- Born: Jay Edwin McKee December 3, 1939 Forth Worth, Texas, United States
- Died: October 21, 2025 (aged 85) New York City, New York, United States
- Education: Baylor University Middlebury College
- Occupation: Tenants rights activist
- Years active: 1970–2025
- Employer: Metropolitan Council on Housing
- Known for: activism for rent protection in New York
- Spouse: Eric Stenshoel (married 2008)
- Partner: Louis Fulgoni (1974–1989; his death)

= Michael McKee (activist) =

American tenants rights activist (1939–2025)

Michael McKee (December 3, 1939 – October 21, 2025) was an American tenants rights activist known for his work to strengthen rent-protection regulations in New York.

== Early life and education ==
McKee was born Jay Edwin McKee in 1939 in Fort Worth, Texas, the eldest of three brothers. His father, J. Edwin McKee, was an army officer, while his mother, Georgia McKee, was an accountant. During his childhood, McKee lived on multiple army bases in the United States and Japan.

McKee studied at Tulane University in New Orleans, Louisiana before transferring to Baylor University in Waco, Texas, where he graduated with a degree in French in 1962. He went on to obtain a master's degree in French from Middlebury College in Vermont in 1963, before serving for a year in the Oklahoma National Guard.

McKee subsequently moved to France as a military dependent before returning to the United States and settling in New York City, where he became an activist in the anti-Vietnam War and gay rights movements. McKee changed his name to Michael and worked various jobs, including for an advertising agency and a dance company.
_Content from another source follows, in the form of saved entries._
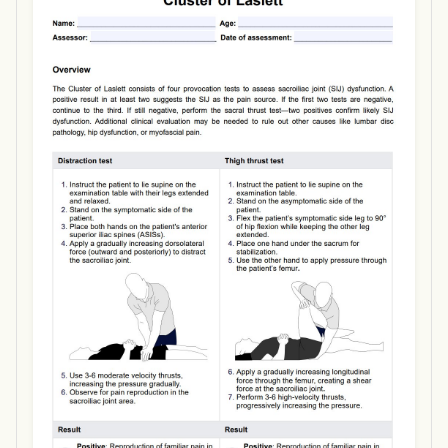
Use Template
Download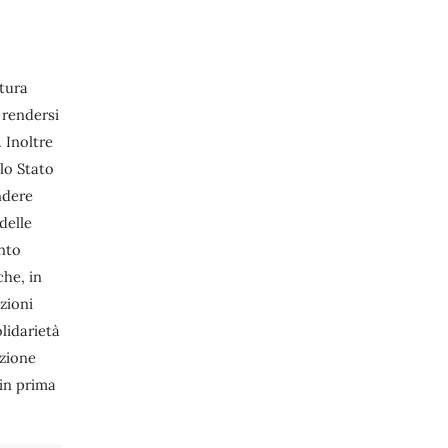
ltura
 rendersi
. Inoltre
llo Stato
ndere
delle
onto
che, in
zioni
olidarietà
ezione
 in prima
== Tenants rights activism ==
In 1969, while working as a film editor and living on West 17th Street, Manhattan, McKee grew frustrated at his landlord's failure to fix a broken window pane. The following year, the building's boiler broke, remaining unusable for several months. McKee, inspired by housing rights activists Jane Benedict and Marie M. Runyon, launched an ultimately successful rent strike alongside his fellow tenants. In 1977, the strike concluded with an agreement that was described as the first known collective bargaining agreement between tenants and landlords; it included the residents being granted control over the building, which they subsequent bought and turned into cooperative apartments. McKee went on to successfully campaign for rent regulation to be extended throughout the state of New York. McKee described rent regulation as "the largest, most important affordable housing programme in [New York City] and suburban counties".

McKee went on to join the Metropolitan Council on Housing and founded both the New York State Tenants and Neighbours Coalition and the School for Organisers. He also worked as a director of the People's Housing Network and served as a treasurer for the Tenants Political Action Committee. McKee often lobbied the New York State Legislature and the New York City Council.

In addition to rent regulation, McKee also campaigned for legal protections for the elderly and disabled against rent increases; limiting landlords charging market-rate rents for vacant properties; requiring property owners to maintain buildings to a habitable condition; minimising grounds for eviction; banning prospective tenants fees; and limiting the conversion of individual apartments to short-term holiday lets.

McKee posted weekly manifestos online until he became incapacitated in March 2025.

== Personal life and death ==
McKee was in a relationship with artist Louis Fulgoni for 15 years until Fulgoni's death in 1989. Following Fulgoni's death, McKee was almost evicted from their apartment on West 21st Street in Chelsea due to an ongoing debate over succession rights to rent-controlled apartments; McKee was ultimately able to remain in the apartment following another tenant successfully winning a legal case on the matter. McKee married Eric Stenshoel in 2008.

McKee died of brain cancer on October 21, 2025 at his home in Manhattan.

== Recognition ==
The Metropolitan Council on Housing praised McKee's "brilliance, persistence and vision" for achieving multiple tenants rights victories in New York state.